The McComb Police Department’s patrol officer shortage has widened as three officers have taken jobs with the Pike County Sheriff's Office, but Police Chief Garland Ward maintains it is a momentary setback.

“The police department has already had a shortage of officers,” Ward said, adding that former chief Damian Gatlin discussed the shortage many times. “With that being said, we are still going to do our job and control the city. Our number-one priority is to serve McComb, and I’ve put things in place to make sure the city of McComb remains protected.”

Ward said five officers have left since he took the office, but noted none of the resignations were on bad terms, and the department is working to fill those positions.

“The hiring process is going well,” he said. “We have a few applications out. If I am lucky, I should be able to present applicants to the board, not at the next meeting, but the one after that. Ten people signed up to take the civil service exam, so we have things in place to replace the officers that left.”

He said the officers who left did so to provide for their families and he did not force any officers to resign.

“You can talk to officers and try to keep them, but you can’t stop them when they think it is what is best for their family,” he said.

Sheriff James Brumfield said the officers he hired applied when he first came into office, and now that he had openings, he was able to add them to his force them.
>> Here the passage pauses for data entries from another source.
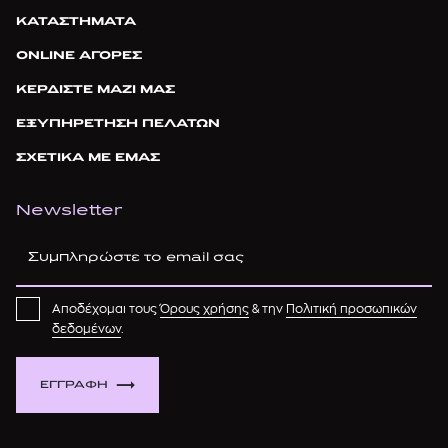
ΚΑΤΑΣΤΗΜΑΤΑ
ONLINE ΑΓΟΡΕΣ
ΚΕΡΔΙΣΤΕ ΜΑΖΙ ΜΑΣ
ΕΞΥΠΗΡΕΤΗΣΗ ΠΕΛΑΤΩΝ
ΣΧΕΤΙΚΑ ΜΕ ΕΜΑΣ
Newsletter
Αποδέχομαι τους
Όρους χρήσης
& την
Πολιτική προσωπικών
δεδομένων
.
ΕΓΓΡΑΦΗ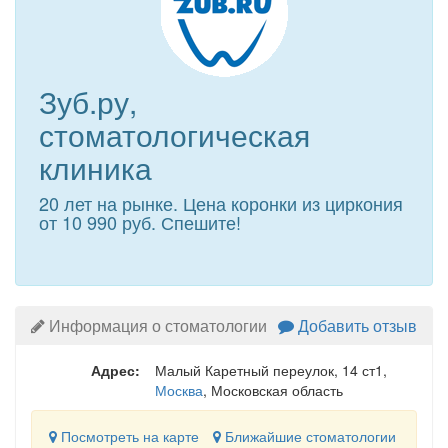
Зуб.ру,
стоматологическая
клиника
20 лет на рынке. Цена коронки из циркония
от 10 990 руб. Спешите!
Информация о стоматологии
Добавить отзыв
Адрес:
Малый Каретный переулок, 14 ст1
,
Москва
, Московская область
Посмотреть на карте
Ближайшие стоматологии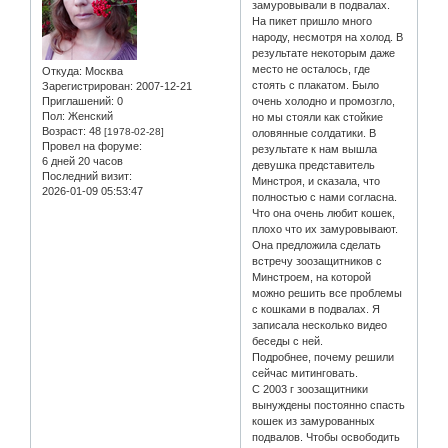
замуровывали в подвалах.
На пикет пришло много
народу, несмотря на холод. В
результате некоторым даже
место не осталось, где
Откуда:
Москва
стоять с плакатом. Было
Зарегистрирован
: 2007-12-21
Приглашений:
0
очень холодно и промозгло,
Пол:
Женский
но мы стояли как стойкие
Возраст:
48
[1978-02-28]
оловянные солдатики. В
Провел на форуме:
результате к нам вышла
6 дней 20 часов
девушка представитель
Последний визит:
Минстроя, и сказала, что
2026-01-09 05:53:47
полностью с нами согласна.
Что она очень любит кошек,
плохо что их замуровывают.
Она предложила сделать
встречу зоозащитников с
Минстроем, на которой
можно решить все проблемы
с кошками в подвалах. Я
записала несколько видео
беседы с ней.
Подробнее, почему решили
сейчас митинговать.
С 2003 г зоозащитники
вынуждены постоянно спасть
кошек из замурованных
подвалов. Чтобы освободить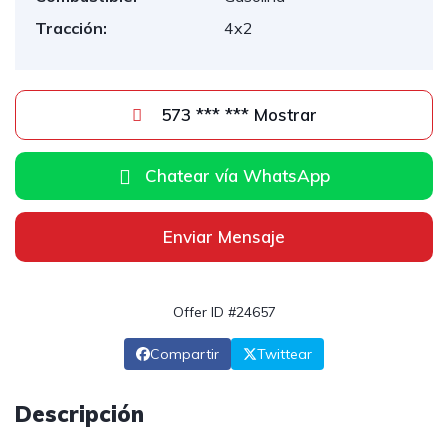
Tracción:
4x2
573 *** *** Mostrar
Chatear vía WhatsApp
Enviar Mensaje
Offer ID #24657
Compartir
Twittear
Descripción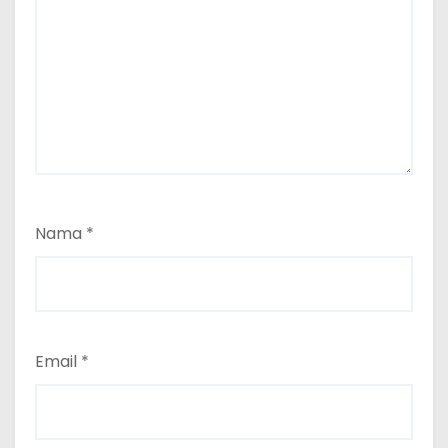
Nama
*
Email
*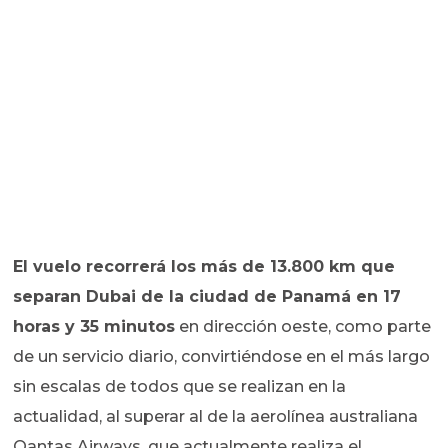
El vuelo recorrerá los más de 13.800 km que
separan Dubai de la ciudad de Panamá en 17
horas y 35 minutos
en dirección oeste, como parte
de un servicio diario, convirtiéndose en el más largo
sin escalas de todos que se realizan en la
actualidad, al superar al de la aerolínea australiana
Qantas Airways, que actualmente realiza el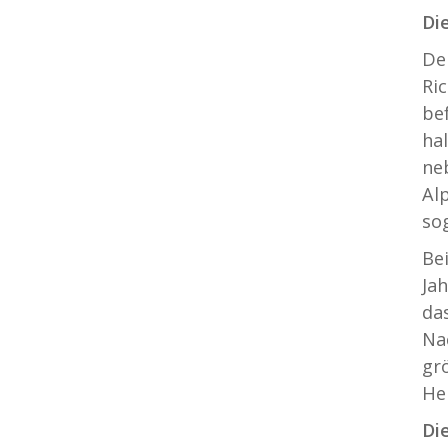
Di
De
Ri
be
hal
ne
Al
so
Be
Ja
da
Na
gr
He
Di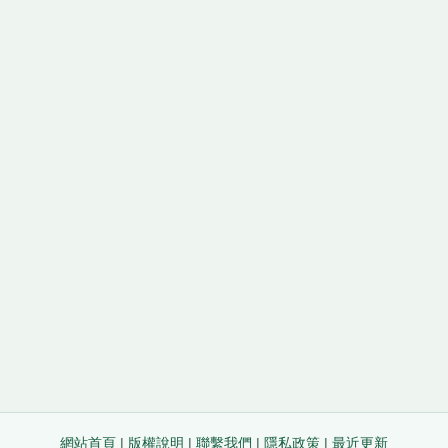
網站首頁
|
版權說明
|
聯繫我們
|
隱私政策
|
最近更新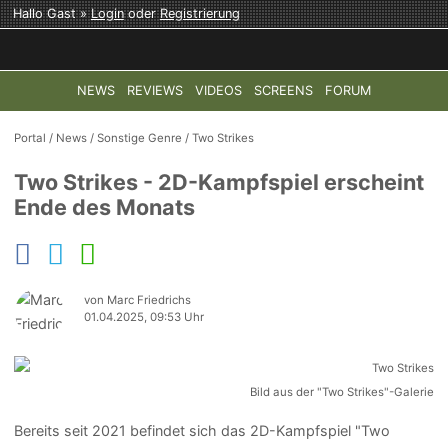
Hallo Gast »
Login
oder
Registrierung
NEWS
REVIEWS
VIDEOS
SCREENS
FORUM
TOP-THEMEN:
COD: MODERN WARFARE 4
HALO: CAMPAI
Portal
/
News
/
Sonstige Genre
/
Two Strikes
Two Strikes - 2D-Kampfspiel erscheint
Ende des Monats
von Marc Friedrichs
01.04.2025, 09:53 Uhr
Bild aus der "Two Strikes"-Galerie
Bereits seit 2021 befindet sich das 2D-Kampfspiel "Two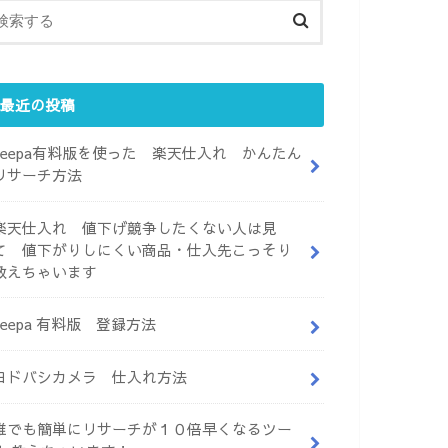
最近の投稿
keepa有料版を使った 楽天仕入れ かんたん
リサーチ方法
楽天仕入れ 値下げ競争したくない人は見
て 値下がりしにくい商品・仕入先こっそり
教えちゃいます
keepa 有料版 登録方法
ヨドバシカメラ 仕入れ方法
誰でも簡単にリサーチが１０倍早くなるツー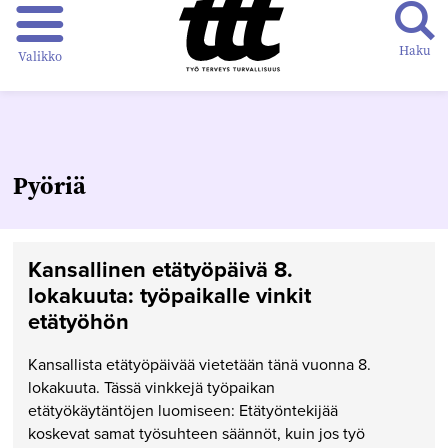
Haku
Valikko
Pyöriä
Kansallinen etätyöpäivä 8.
lokakuuta: työpaikalle vinkit
etätyöhön
Kansallista etätyöpäivää vietetään tänä vuonna 8.
lokakuuta. Tässä vinkkejä työpaikan
etätyökäytäntöjen luomiseen: Etätyöntekijää
koskevat samat työsuhteen säännöt, kuin jos työ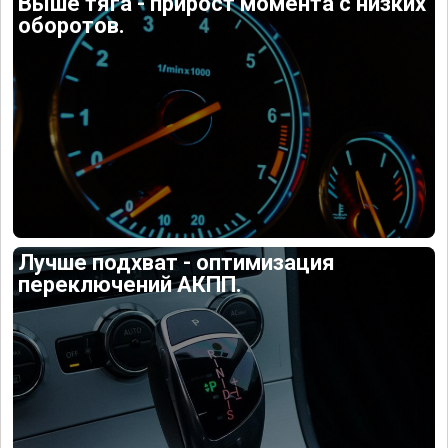
Выше тяга - прирост момента с низких
оборотов.
Лучше подхват - оптимизация
переключений АКПП.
Brumfield said he did not recruit the officers, nor did he create positions specifically for them.

Ward recently announced that the department would not longer offer escorts for businesses and funerals due to the manpower shortage.

In other news, Mayor Quordiniah Lockley and board attorney Angela Cockerham, along with Ward, completed an amended policy on the use of force for the police department, which would ban the use of chokeholds on citizens.

“Everything in here we already do,” Ward said while mentioning the policy during Tuesday’s city board work session.

Possibly the biggest addition would be that all officers are required to give a comprehensive report when that officer discharges his firearm in any instance.

The amendment will required officers to de-escalate situations when possible by communicating with subjects, maintaining distance and otherwise “eliminating the need to use force.”

It bans the use of chokeholds, strangleholds, hogtying, placing a knee on someone’s neck or any other use of force that limits a person’s ability to breathe.

The policy aims to prevent “the unnecessary death or serious injury of community members.”

“As far as I am concerned, any officer caught choking a citizen for me is an automatic termination,” Ward said in a previous board meeting when the policy amendment was brought up.

It requires officers to exhaust all other means of restraint before resorting to deadly force, and it also requires officers to give a verbal warning before shooting at a subject unless there are circumstances where giving a verbal warning is impossible.

The board is expected to vote on the ammendment in next Tuesday’s board meeting.